Semantic Segmentation

Short DescriptionSemantic Segmentation is a computer vision task that is utilised to categorise each pixel in an image into a class or object.
Data
Suggested tools
Variable

Overview

Semantic Segmentation is a fundamental task in computer vision that aims to assign a corresponding and unique class label to each pixel in an image, based on the content it represents. Convolutional Neural Networks (CNNs) are commonly used for this due to their ability to learn complex patterns from image data. These networks typically employ encoder-decoder architectures, where the encoder extracts features at different spatial resolutions, while the decoder reconstructs the segmented output map.

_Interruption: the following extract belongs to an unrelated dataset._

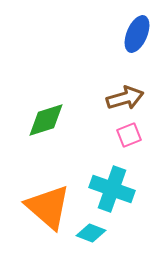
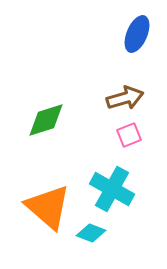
cyan cross: rotated 9 degrees clockwise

By leveraging computer vision models trained on streetscape imagery, a multitude of applications become feasible in urban analytics and urban health. These models, trained on diverse datasets encompassing various urban environments and streetscapes, can accurately delineate semantic information from street-level images. For instance, it can be used to quantify the amount of greenery along streets, assess the sky view index to understand urban canopy cover, and assess road features to evaluate infrastructure and pedestrian accessibility.

By integrating computer vision-based semantic segmentation into urban analytics workflows, stakeholders gain a comprehensive understanding of the urban built environment at a granular street level. This enables informed decision-making regarding factors that can contribute positively to urban health, including urban design and active transportation planning, thereby leading to the development of healthier cities.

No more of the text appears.